Vávra J, Dahbiová R, Hollister W S, Canning E U
Department of Parasitology, Charles University, Prague, Czech Republic.
Folia Parasitol (Praha). 1993;40(4):267-72.
Conditions for the effective fluorescence labelling of microsporidian spores by optical brighteners, based on the presence of chitin in the spore wall, are described. Spores of Vairimorpha ephestiae, V. necatrix, V. plodiae, Nosema bombycis, N. apis, N. algerae, Encephalitozoon cuniculi and Enterocytozoon bieneusi were examined. The degree of binding of Calcofluor White M2R (CFW) to untreated spores depends on the conditions and time of storage and the degree of bacterial contamination of the spore sample. Unpurified spores, stored in water are unreliable as control material for the estimation of CFW labelling. However, spores subjected to alkaline treatment by NaOH before CFW application are visualized with ease under all experimental conditions by their bright, not quenching fluorescence in shortwave light (approximately 350 nm) in CFW dilutions of 10(-4) or even lower. Similar improvement in labelling is achieved by exposing spores to CFW dissolved in 0.5-1N NaOH. As well as Calcofluor White M2R other optical brighteners (e.g. Uvitex 2B, Ciba-Geigy or Rylux BA, Ostacolor) can be used for labelling of spores.
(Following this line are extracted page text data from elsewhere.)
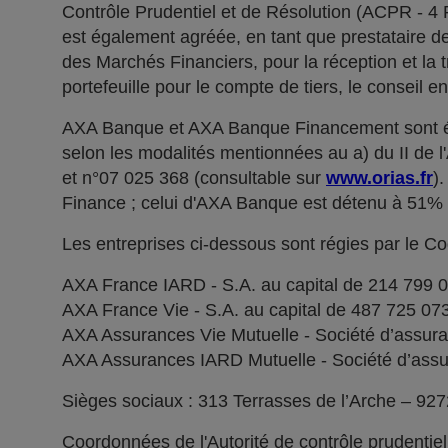
Contrôle Prudentiel et de Résolution (ACPR - 4
est également agréée, en tant que prestataire de 
des Marchés Financiers, pour la réception et la t
portefeuille pour le compte de tiers, le conseil e
AXA Banque et AXA Banque Financement sont ég
selon les modalités mentionnées au a) du II de 
et n°07 025 368 (consultable sur
www.orias.fr
)
Finance ; celui d'AXA Banque est détenu à 51
Les entreprises ci-dessous sont régies par le C
AXA France IARD - S.A. au capital de 214 799 
AXA France Vie - S.A. au capital de 487 725 0
AXA Assurances Vie Mutuelle - Société d’assuranc
AXA Assurances IARD Mutuelle - Société d’assuran
Sièges sociaux : 313 Terrasses de l’Arche – 92
Coordonnées de l'Autorité de contrôle prudentie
基于孢子壁中几丁质的存在,描述了用荧光增白剂对微孢子虫孢子进行有效荧光标记的条件。对埃氏蜜蜂微孢子虫、毁灭蜜蜂微孢子虫、粉斑螟微孢子虫、家蚕微孢子虫、蜜蜂微孢子虫、阿尔及利亚微孢子虫、兔脑炎微孢子虫和比氏肠微孢子虫的孢子进行了检测。荧光增白剂M2R(CFW)与未处理孢子的结合程度取决于储存条件和时间以及孢子样品的细菌污染程度。未纯化且储存在水中的孢子作为CFW标记评估的对照材料不可靠。然而,在CFW应用前用NaOH进行碱性处理的孢子,在所有实验条件下,于10(-4)或更低的CFW稀释液中,在短波光(约350nm)下发出明亮而非淬灭的荧光,从而易于观察。通过将孢子暴露于溶解在0.5 - 1N NaOH中的CFW,也能实现类似的标记改进。除了荧光增白剂M2R外,其他荧光增白剂(如Uvitex 2B、汽巴 - 嘉基公司产品或Rylux BA、Ostacolor)也可用于孢子标记。